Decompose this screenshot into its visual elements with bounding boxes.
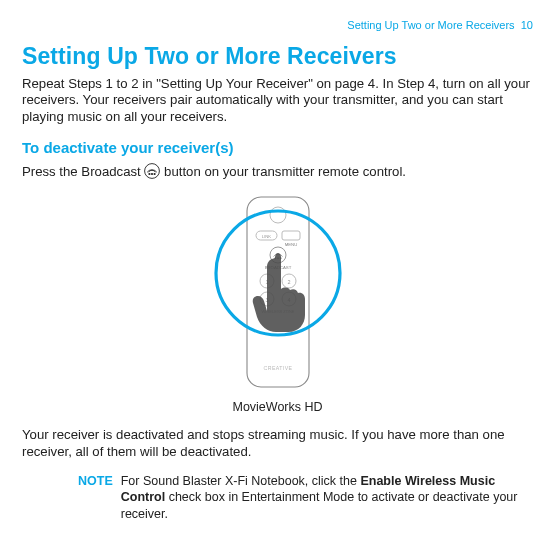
after-figure-paragraph: Your receiver is deactivated and stops s… [22, 427, 533, 461]
svg-point-0 [145, 164, 160, 179]
press-instruction: Press the Broadcast button on your trans… [22, 163, 533, 181]
figure-caption: MovieWorks HD [22, 399, 533, 415]
brand-label: CREATIVE [263, 365, 292, 371]
header-page-number: 10 [521, 19, 533, 31]
svg-text:2: 2 [287, 279, 290, 285]
svg-point-2 [151, 173, 153, 175]
menu-label: MENU [284, 242, 297, 247]
sub-heading: To deactivate your receiver(s) [22, 138, 533, 157]
header-section-label: Setting Up Two or More Receivers [347, 19, 514, 31]
remote-figure: LINK MENU BROADCAST 1 2 3 4 WIRELESS ZON… [22, 193, 533, 415]
press-before: Press the Broadcast [22, 164, 144, 179]
page-title: Setting Up Two or More Receivers [22, 42, 533, 71]
note-prefix: For Sound Blaster X-Fi Notebook, click t… [121, 474, 361, 488]
note: NOTE For Sound Blaster X-Fi Notebook, cl… [78, 473, 527, 522]
intro-paragraph: Repeat Steps 1 to 2 in "Setting Up Your … [22, 76, 533, 127]
header-section: Setting Up Two or More Receivers 10 [22, 18, 533, 32]
press-after: button on your transmitter remote contro… [164, 164, 406, 179]
svg-point-3 [154, 173, 156, 175]
svg-point-1 [149, 173, 151, 175]
note-suffix: check box in Entertainment Mode to activ… [121, 490, 518, 520]
note-text: For Sound Blaster X-Fi Notebook, click t… [121, 473, 527, 522]
note-label: NOTE [78, 473, 113, 522]
svg-text:LINK: LINK [261, 234, 271, 239]
broadcast-icon [144, 163, 160, 179]
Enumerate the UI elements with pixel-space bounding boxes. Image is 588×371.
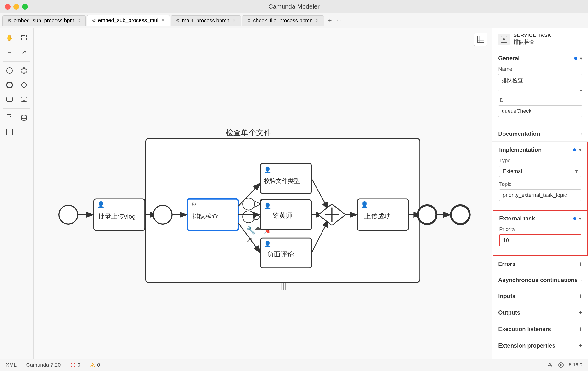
tab-label-2: embed_sub_process_mul (98, 17, 158, 23)
execution-listeners-header[interactable]: Execution listeners + (493, 321, 588, 337)
type-select[interactable]: External Java class Expression Delegate … (499, 166, 581, 177)
space-tool[interactable]: ↔ (3, 46, 16, 58)
documentation-chevron: › (581, 131, 582, 137)
errors-section-header[interactable]: Errors + (493, 256, 588, 272)
async-section: Asynchronous continuations › (493, 272, 588, 288)
implementation-section: Implementation ▾ Type External Java clas… (493, 142, 588, 210)
frame-tool[interactable] (3, 126, 16, 138)
inputs-section-header[interactable]: Inputs + (493, 288, 588, 304)
general-dot (574, 57, 577, 60)
errors-plus[interactable]: + (578, 260, 582, 268)
panel-task-type: SERVICE TASK (514, 32, 551, 38)
gateway-tool[interactable] (18, 79, 30, 91)
tab-close-4[interactable]: ✕ (315, 18, 319, 23)
statusbar: XML Camunda 7.20 0 0 5.18.0 (0, 359, 588, 371)
async-chevron: › (581, 278, 582, 283)
arrow-tool[interactable]: ↗ (18, 46, 30, 58)
inputs-plus[interactable]: + (578, 292, 582, 300)
document-tool[interactable] (3, 112, 16, 124)
tool-row-8: ··· (10, 144, 23, 157)
id-input[interactable] (498, 105, 582, 117)
extension-properties-section: Extension properties + (493, 338, 588, 354)
bpmn-diagram[interactable]: 检查单个文件 ||| 👤 批量上传vlog (48, 47, 473, 344)
subprocess-tool[interactable] (18, 93, 30, 105)
titlebar: Camunda Modeler (0, 0, 588, 13)
end-event-tool[interactable] (3, 79, 16, 91)
tool-divider-2 (3, 108, 30, 109)
app-title: Camunda Modeler (268, 3, 320, 10)
svg-text:上传成功: 上传成功 (364, 212, 391, 220)
svg-point-3 (22, 68, 26, 73)
errors-section: Errors + (493, 256, 588, 272)
tab-more-button[interactable]: ··· (335, 18, 343, 24)
canvas[interactable]: 检查单个文件 ||| 👤 批量上传vlog (33, 28, 492, 359)
more-tools[interactable]: ··· (10, 144, 23, 157)
outputs-section-header[interactable]: Outputs + (493, 304, 588, 321)
tool-row-1: ✋ (3, 31, 30, 44)
tab-1[interactable]: ⚙ embed_sub_process.bpm ✕ (2, 15, 86, 26)
general-section-header[interactable]: General ▾ (493, 51, 588, 66)
left-toolbar: ✋ ↔ ↗ (0, 28, 33, 359)
tab-icon-4: ⚙ (247, 18, 251, 23)
right-panel: SERVICE TASK 排队检查 General ▾ Name 排队检查 ID (492, 28, 588, 359)
outputs-section: Outputs + (493, 304, 588, 321)
tool-row-6 (3, 112, 30, 124)
implementation-chevron: ▾ (579, 147, 581, 153)
intermediate-event-tool[interactable] (18, 64, 30, 77)
svg-text:👤: 👤 (264, 240, 272, 248)
priority-input[interactable] (499, 234, 581, 246)
status-format[interactable]: XML (6, 362, 17, 368)
minimize-button[interactable] (13, 4, 19, 10)
svg-rect-6 (7, 97, 12, 102)
task-tool[interactable] (3, 93, 16, 105)
documentation-title: Documentation (498, 130, 540, 137)
topic-input[interactable] (499, 189, 581, 201)
tab-close-2[interactable]: ✕ (161, 18, 165, 23)
maximize-button[interactable] (22, 4, 28, 10)
inputs-section: Inputs + (493, 288, 588, 304)
tab-close-1[interactable]: ✕ (77, 18, 81, 23)
type-label: Type (499, 157, 581, 164)
svg-text:👤: 👤 (264, 166, 272, 174)
minimap-button[interactable] (474, 32, 487, 46)
svg-rect-12 (21, 129, 27, 135)
execution-listeners-section: Execution listeners + (493, 321, 588, 338)
execution-listeners-plus[interactable]: + (578, 325, 582, 333)
implementation-section-header[interactable]: Implementation ▾ (494, 142, 587, 157)
type-select-wrapper: External Java class Expression Delegate … (499, 166, 581, 177)
datastore-tool[interactable] (18, 112, 30, 124)
panel-task-name: 排队检查 (514, 39, 551, 46)
start-event-tool[interactable] (3, 64, 16, 77)
svg-point-1 (7, 68, 12, 73)
tab-add-button[interactable]: + (325, 17, 335, 24)
group-tool[interactable] (18, 126, 30, 138)
outputs-plus[interactable]: + (578, 309, 582, 316)
async-section-header[interactable]: Asynchronous continuations › (493, 272, 588, 288)
id-field: ID (498, 97, 582, 117)
inputs-title: Inputs (498, 293, 515, 299)
svg-point-71 (73, 366, 73, 366)
extension-properties-plus[interactable]: + (578, 342, 582, 350)
svg-text:👤: 👤 (361, 201, 368, 208)
external-task-section-header[interactable]: External task ▾ (494, 211, 587, 226)
implementation-dot (573, 148, 576, 151)
extension-properties-header[interactable]: Extension properties + (493, 338, 588, 354)
implementation-body: Type External Java class Expression Dele… (494, 157, 587, 210)
close-button[interactable] (5, 4, 10, 10)
play-icon[interactable] (558, 362, 564, 368)
documentation-section-header[interactable]: Documentation › (493, 126, 588, 142)
lasso-tool[interactable] (18, 31, 30, 44)
svg-text:检查单个文件: 检查单个文件 (226, 128, 272, 137)
panel-header-info: SERVICE TASK 排队检查 (514, 32, 551, 46)
name-input[interactable]: 排队检查 (498, 74, 582, 92)
svg-text:排队检查: 排队检查 (192, 213, 218, 220)
hand-tool[interactable]: ✋ (3, 31, 16, 44)
tab-3[interactable]: ⚙ main_process.bpmn ✕ (171, 15, 241, 26)
tab-2[interactable]: ⚙ embed_sub_process_mul ✕ (87, 15, 170, 26)
status-errors: 0 (70, 362, 80, 368)
status-right: 5.18.0 (547, 362, 582, 368)
topic-field: Topic (499, 181, 581, 201)
status-version[interactable]: Camunda 7.20 (26, 362, 61, 368)
tab-4[interactable]: ⚙ check_file_process.bpmn ✕ (242, 15, 324, 26)
tab-close-3[interactable]: ✕ (232, 18, 236, 23)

= What to work on =
Using the records above, report each line that contains the word "listeners" by copying it.

= Solution to this task =
execution-listeners-header[interactable]: Execution listeners + (493, 321, 588, 337)
execution-listeners-section: Execution listeners + (493, 321, 588, 338)
execution-listeners-plus[interactable]: + (578, 325, 582, 333)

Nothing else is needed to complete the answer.